» **Problem to solve**:
Search the data for lines holding the word "Premium". State how many there are, and nothing else.

» **Input material**:
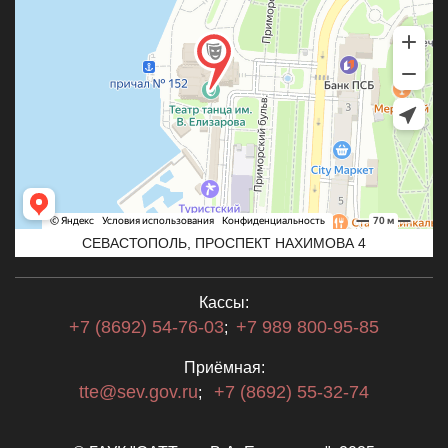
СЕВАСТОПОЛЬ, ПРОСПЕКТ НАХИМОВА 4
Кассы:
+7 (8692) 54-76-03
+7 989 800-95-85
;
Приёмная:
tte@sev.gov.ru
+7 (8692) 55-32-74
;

* * *

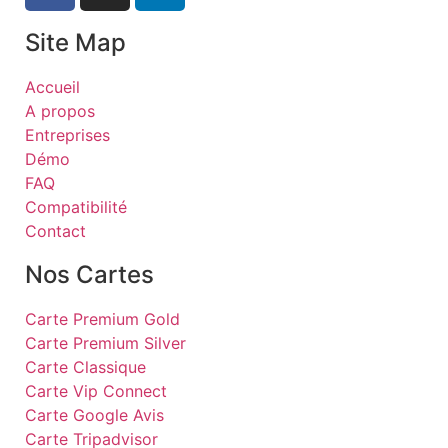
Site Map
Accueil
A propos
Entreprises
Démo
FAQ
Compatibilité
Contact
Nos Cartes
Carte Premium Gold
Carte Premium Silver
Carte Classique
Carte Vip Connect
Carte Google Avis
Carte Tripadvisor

...

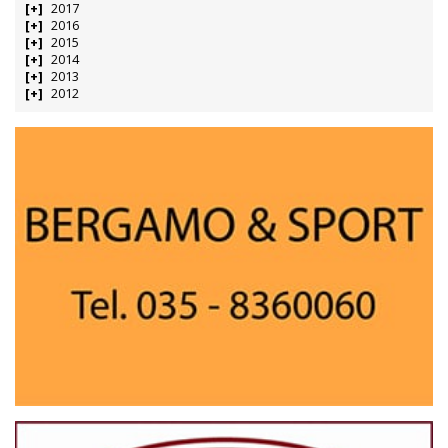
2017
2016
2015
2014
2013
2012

» **Task answer**:
2